As his family prepared to move to a new neighborhood, Sioux Falls Lutheran School (SFLS) second-grader Noah Wood asked his mother a question: “Can I still go to a school where we can talk about Jesus?”
Melinda Wood shares that story in regard to what’s special about this bursting-at-the-seams South Dakota school now preparing for its own move – to a new location that can offer more families quality Christian education. SFLS also has plans to develop a mission plant for a new church.
As a mother, Melinda appreciates the strong academics in a family environment that SFLS provides Noah, now in sixth grade, and his younger siblings. As a Christian, she’s thankful more children and families in her community will have the opportunity, in Noah’s words, to “talk about Jesus.”
“It’s an investment in our children’s future,” Melinda said in support for the bigger school, which construction is almost complete with the help of Lutheran Church Extension Fund (LCEF) investors.
Quality academics, Christian care
In the mid-1970s, the in-home preschool that Sandy Tams started for her son and neighborhood children caught the attention of Lutheran churches in Sioux Falls. In 1977, SFLS opened at Our Redeemer Lutheran Church with 35 youngsters in a preschool and Tams as director.
Some 40 years later, SFLS has grown to more than 300 students in preschool through eighth grade – including preschoolers who are Tams’ grandchildren. In 2017, it was named a “School of Distinction” by the National Lutheran Schools Accreditation Commission; for the past 12 years, the preschool program has been hailed a “Local Best” and, in June, was named Sioux Falls’ number one preschool by “The Local Best,” an online guide to Sioux Falls.
While Sioux Falls public schools are also considered very good, SFLS families include those who drive as much as 30 miles so their children can have quality academics in a Christian setting.

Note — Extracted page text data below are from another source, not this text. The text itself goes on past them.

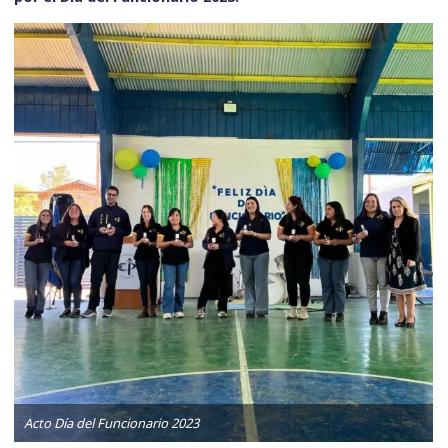
Acto Día del Funcionario 2023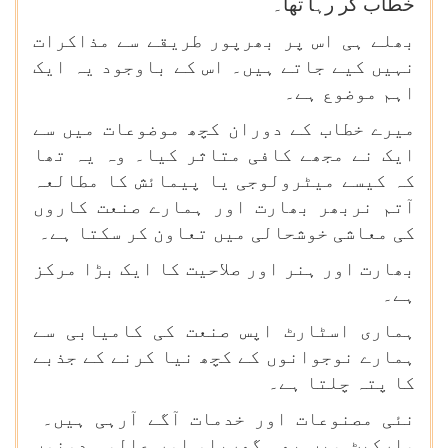
خطاب کر رہا تھا۔
بھلے ہی اس پر بھرپور طریقے سے مذاکرات
نہیں کیے جاتے ہیں۔ اس کے باوجود یہ ایک
اہم موضوع ہے۔
میرے خطاب کے دوران کچھ موضوعات میں سے
ایک نے مجھے کافی متاثر کیا۔ وہ یہ تھا
کہ کیسے میٹرولوجی یا پیمائش کا مطالعہ
آتم نربھر بھارت اور ہمارے صنعت کاروں
کی معاشی خوشحالی میں تعاون کر سکتا ہے۔
بھارت اور ہنر اور صلاحیت کا ایک بڑا مرکز
ہے۔
ہماری اسٹارٹ اپس صنعت کی کامیابی سے
ہمارے نوجوانوں کے کچھ نیا کرنے کے جذبے
کا پتہ چلتا ہے۔
نئی مصنوعات اور خدمات آگے آرہی ہیں۔
مارکیٹ میں بھی گھریلو اور عالمی دونوں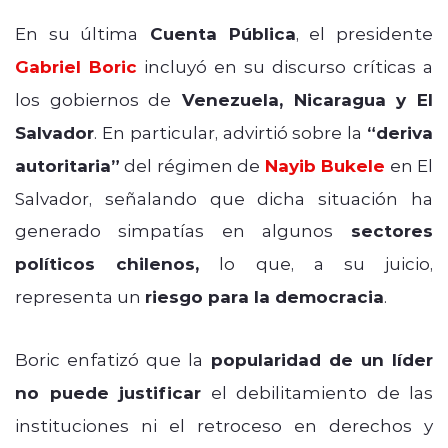
En su última
Cuenta Pública
, el presidente
Gabriel Boric
incluyó en su discurso críticas a
los gobiernos de
Venezuela, Nicaragua y El
Salvador
. En particular, advirtió sobre la
“deriva
autoritaria”
del régimen de
Nayib Bukele
en El
Salvador, señalando que dicha situación ha
generado simpatías en algunos
sectores
políticos chilenos,
lo que, a su juicio,
representa un
riesgo para la democracia
.
Boric enfatizó que la
popularidad de un líder
no puede justificar
el debilitamiento de las
instituciones ni el retroceso en derechos y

Back when she was researching schools, what Melinda Wood heard about SFLS was what she wanted for her children. “A family feeling, where teachers care about their students; where they have devotions and pray,” said Melinda, both a school parent and the school’s Spanish teacher.

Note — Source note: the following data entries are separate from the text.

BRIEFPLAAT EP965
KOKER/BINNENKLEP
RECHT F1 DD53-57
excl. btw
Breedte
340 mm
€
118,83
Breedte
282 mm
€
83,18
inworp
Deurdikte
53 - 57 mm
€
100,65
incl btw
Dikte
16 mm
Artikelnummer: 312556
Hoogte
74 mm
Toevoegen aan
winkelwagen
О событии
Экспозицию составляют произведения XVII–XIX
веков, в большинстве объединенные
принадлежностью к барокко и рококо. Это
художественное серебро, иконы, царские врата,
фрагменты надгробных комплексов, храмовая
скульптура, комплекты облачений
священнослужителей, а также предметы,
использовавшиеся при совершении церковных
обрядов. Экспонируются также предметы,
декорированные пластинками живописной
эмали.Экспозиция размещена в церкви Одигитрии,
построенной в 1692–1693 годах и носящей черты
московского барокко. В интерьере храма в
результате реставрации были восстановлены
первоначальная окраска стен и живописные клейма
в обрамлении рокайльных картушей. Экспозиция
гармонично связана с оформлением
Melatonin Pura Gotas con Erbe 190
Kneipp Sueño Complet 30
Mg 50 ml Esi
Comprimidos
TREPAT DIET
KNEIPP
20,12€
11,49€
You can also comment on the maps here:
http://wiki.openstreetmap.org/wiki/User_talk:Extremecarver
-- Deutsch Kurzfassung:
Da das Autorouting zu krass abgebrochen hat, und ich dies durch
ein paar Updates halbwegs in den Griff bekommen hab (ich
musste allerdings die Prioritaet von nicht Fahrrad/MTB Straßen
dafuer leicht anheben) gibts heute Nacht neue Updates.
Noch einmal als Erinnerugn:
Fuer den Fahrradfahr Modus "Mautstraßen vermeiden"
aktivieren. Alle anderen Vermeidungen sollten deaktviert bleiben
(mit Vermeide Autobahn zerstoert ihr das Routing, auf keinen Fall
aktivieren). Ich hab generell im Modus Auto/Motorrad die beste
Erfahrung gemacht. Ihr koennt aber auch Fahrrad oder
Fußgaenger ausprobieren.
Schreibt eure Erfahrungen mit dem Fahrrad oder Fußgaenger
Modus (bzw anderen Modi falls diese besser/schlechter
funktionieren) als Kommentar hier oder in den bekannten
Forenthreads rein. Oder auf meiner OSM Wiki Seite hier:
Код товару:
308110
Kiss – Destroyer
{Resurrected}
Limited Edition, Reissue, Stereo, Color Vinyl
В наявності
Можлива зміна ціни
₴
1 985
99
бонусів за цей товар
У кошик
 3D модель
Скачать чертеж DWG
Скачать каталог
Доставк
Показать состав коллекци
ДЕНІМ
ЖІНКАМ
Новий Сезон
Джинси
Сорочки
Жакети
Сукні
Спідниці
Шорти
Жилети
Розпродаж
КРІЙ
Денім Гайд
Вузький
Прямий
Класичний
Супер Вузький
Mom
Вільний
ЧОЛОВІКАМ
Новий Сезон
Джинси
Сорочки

Families with no church home
Landlocked in its current site, SFLS is moving to one of Sioux Falls’ fastest-growing areas in the city’s southwest section. It’s also a community where 62 percent of the residents claim no church affiliation, says Scott Peters, chairman of the SFLS school board.

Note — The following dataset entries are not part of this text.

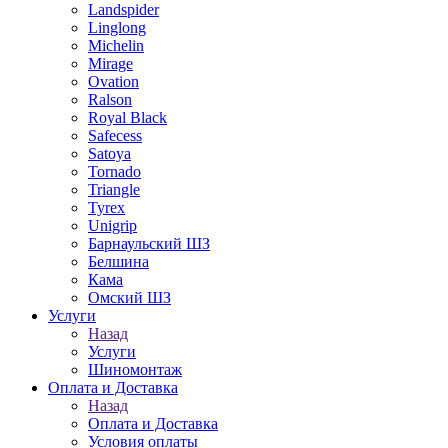
Landspider
Linglong
Michelin
Mirage
Ovation
Ralson
Royal Black
Safecess
Satoya
Tornado
Triangle
Tyrex
Unigrip
Барнаульский ШЗ
Белшина
Кама
Омский ШЗ
Услуги
Назад
Услуги
Шиномонтаж
Оплата и Доставка
Назад
Оплата и Доставка
Условия оплаты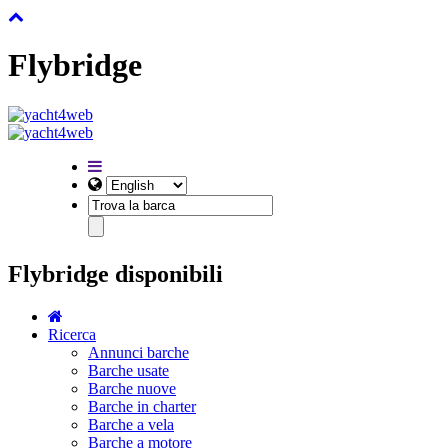
Flybridge
Flybridge disponibili
Ricerca
Annunci barche
Barche usate
Barche nuove
Barche in charter
Barche a vela
Barche a motore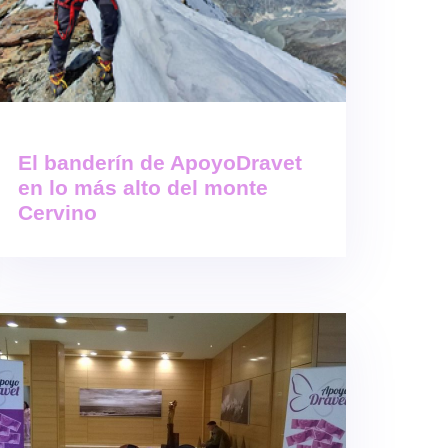
El banderín de ApoyoDravet
en lo más alto del monte
Cervino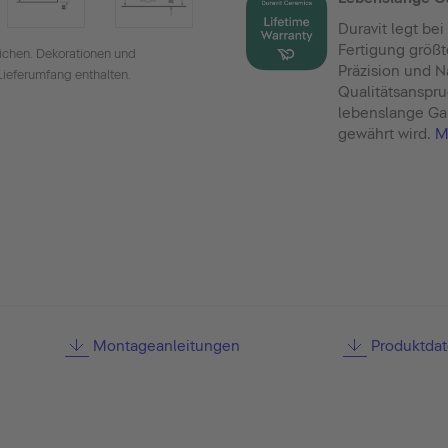
Duravit legt be
Fertigung größt
ichen. Dekorationen und
Präzision und N
Lieferumfang enthalten.
Qualitätsanspru
lebenslange Gar
gewährt wird.
M
Montageanleitungen
Produktdat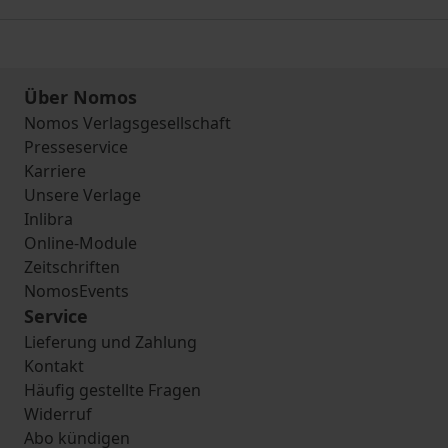
Über Nomos
Nomos Verlagsgesellschaft
Presseservice
Karriere
Unsere Verlage
Inlibra
Online-Module
Zeitschriften
NomosEvents
Service
Lieferung und Zahlung
Kontakt
Häufig gestellte Fragen
Widerruf
Abo kündigen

“We hope we can use the school and the mission plant to serve the Gospel – so people who have never heard before about Christ’s salvation will hear,” said Peters, whose three daughters are SFLS alumni.
The new facility doubles the capacity of the preschool, which now serves 162 children. Also sure to strengthen the school’s outreach is the new chapel/performing arts center, the focal point for many school activities and the new mission plant.
Families attend the school’s weekly chapel services, including those with no church home. Especially popular is the monthly “chat and chapel,” when parents are invited to visit their student’s classroom and the chapel service featuring that class.
Plans are in the works for the LCMS South Dakota District to call a missionary-at-large to serve as the school’s chaplain and to begin the new church plant – a ministry opportunity South Dakota District President Rev. Scott Sailer calls both exciting and unique.
Like SFLS, Sailer says district leaders believe a Lutheran school is for both LCMS members and the community.
“Sioux Falls Lutheran’s preschool is known throughout the city as one of the finest and has long drawn unchurched families. We want all to feel at home,” Sailer said of SFLS, a ministry of an association of five LCMS congregations: Our Redeemer, Faith, Memorial, Lord of Life and Resurrection.
Extend our mission
In a time when survival can be challenging for a faith-based school, support from LCMS members and beyond is crucial for SFLS, scheduled to open in its new location in early 2020.
Supporters include Sanford Health, which donated 30 acres for the new facility and a matching gift up to $5 million – a “huge blessing that moved us forward in a way that many families never thought possible,” said Megan Baedke, SFLS admissions and communications director.
Another blessing: SFLS’s partnership with Lutheran Church Extension Fund. When the new school was a vision, LCEF provided assistance with strategic planning and a feasibility study. Now LCEF is providing loan support, made possible by investors.
“We surveyed the commercial lending landscape in the Sioux Falls region. LCEF allows us to extend our mission in ways that would not have been allowed otherwise,” Peters said. The $8.7 million LCEF loan includes a “bridge loan” of $3.8 million, to cover fundraising campaign pledges as they accrue, and a $4.9 million construction/permanent loan.
“SFLS is also grateful for an LCEF SMART Loan, which will help fund playground equipment,” Peters said.
“We’ve witnessed, firsthand, God’s promise ‘. . . to do immeasurably more . . .’ than we ever imagined,” Peters said, referencing Eph. 3:20.
“Starting with local support and pledges that far exceeded our expectations, followed by the land donation and matching gift, we’ve witnessed, and continue to see, these words fulfilled in immeasurable and unimaginable ways.”